You have been caught (or are trying to catch us) in a good debate trick--treating words with different meanings as if they were identical. In your first paragraph, you set up the premise of "accurate" measurement. In your second thought, you claim that it should not be measurable at all.

Being detectable and being accurately measurable are not the same. Therefore, your argument fails due to inconsistency.
A very good question. However, it should be noted that radiocarbon dating isn't used on fossil fuels, or materials older than 60,000 years old because of the intrinsic nature of C14 you mentioned. After that age it becomes wholely unreliable for dating purposes. However, there will always be a certain amount of C14 in all large reservoirs of organic material due to the nature of it's formation and decomposition. So, it will be detectable, but will no longer be able to serve as an accurate measurement of age - the scale no longer follows linear or predictable function.

n + N14 <--> C14 + p

n = neutron
p = proton

Everytime a C14 atom decays through beta decomposition (the emission of a neutraon) it returns to an N14 atom. In large organic reservoirs like, coal and oil deposits, there is enough carbon present that the neutron will eventually reach another beta decayed particle to reform C14. Currently work is underway to develop a predictable model using N14 ratios to extend what we know of C14 radiodating. But, N14 is much harder to detect than it's radioactive counterpart N15.

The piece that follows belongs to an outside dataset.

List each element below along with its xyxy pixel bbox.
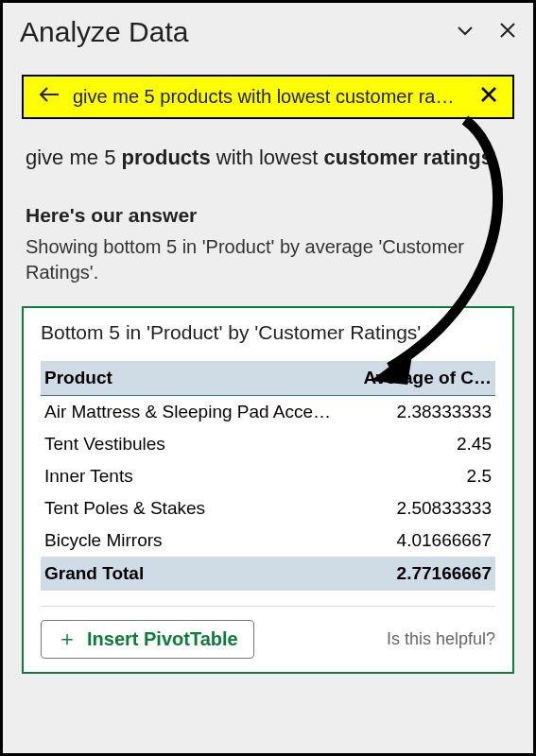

While this does present a hurdle in our understanding of dating accuracy for very, very old deposits by radiospectrum dating, it doesn't mean that the deposits are much younger than believed. The age of deposits is determined by their location in the Earth's strata (how far below the surface), which is fairly accurate for things that are very old. The uncertainty factor for strata dating is about +/- 100,000 years, which is very small considering we are talking about organic deposits from 100,000,000 years ago or more! So that really works out to about 1% uncertainty at the most extreme.

These are very important questions though. They should always be asked and they should always be investigated if we are ever to truly understand ourselves and our planet.
Wow, this took me a total of 14 seconds to find.

"The short version: the 14C in coal is probably produced de novo by radioactive decay of the uranium-thorium isotope series that is naturally found in rocks (and which is found in varying concentrations in different rocks, hence the variation in 14C content in different coals). Research is ongoing at this very moment."

Note, of course that Creationists aren't doing any of this research. They never do. Real scientists do research. Religious charletans just sit back and live off the money they make deluding the ignorant.